Es posible que no pueda pronunciarse jamás un juicio absoluto y definitivo acerca de las relaciones de Edward Bellingham con William Monkhouse Lee, ni sobre la causa que motivó el gran terror de Abercrombie Smith. Es verdad que poseemos un relato completo y claro del propio Smith, así como determinadas corroboraciones que pudo encontrar en hombres como Thomas Styles, el sirviente; del reverendo Plumptree Peterson, miembro del Old College, y de otras personas que tuvieron oportunidad de obtener una visión pasajera de este o aquel incidente, dentro de una singular cadena de sucesos.
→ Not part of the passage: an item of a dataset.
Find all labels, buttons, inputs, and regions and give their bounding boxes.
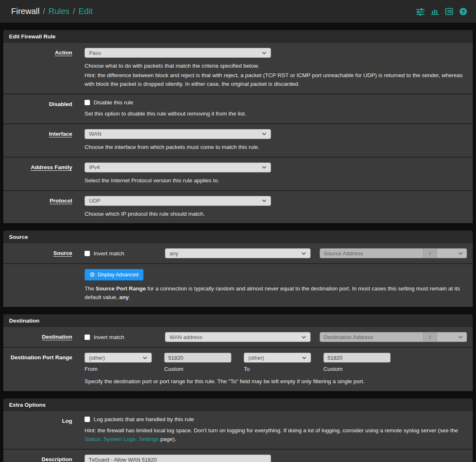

No obstante, en lo esencial, la historia se apoya sólo en el testimonio de Smith, y la mayoría se inclinará a pensar que es más probable que un cerebro aparentemente sano sufra una sutil deformación en su textura, algún extraño defecto en su funcionamiento, que el hecho de que se haya transgredido el camino de la Naturaleza, a pleno día, en un centro de enseñanza tan afamado como la Universidad de Oxford. Sin embargo, cuando nos paramos a pensar en lo estrecho y tortuoso que es ese sendero de la Naturaleza, en lo confusamente que podemos trazarlo, a pesar de todas las luces de la ciencia, y en cómo surgen misteriosamente de la oscuridad que lo rodea enormes y terribles posibilidades, llegamos a la conclusión de que tiene que ser audaz y seguro de sí mismo el hombre capaz de poner un límite a los extraños senderos laterales por los que puede vagar el espíritu humano.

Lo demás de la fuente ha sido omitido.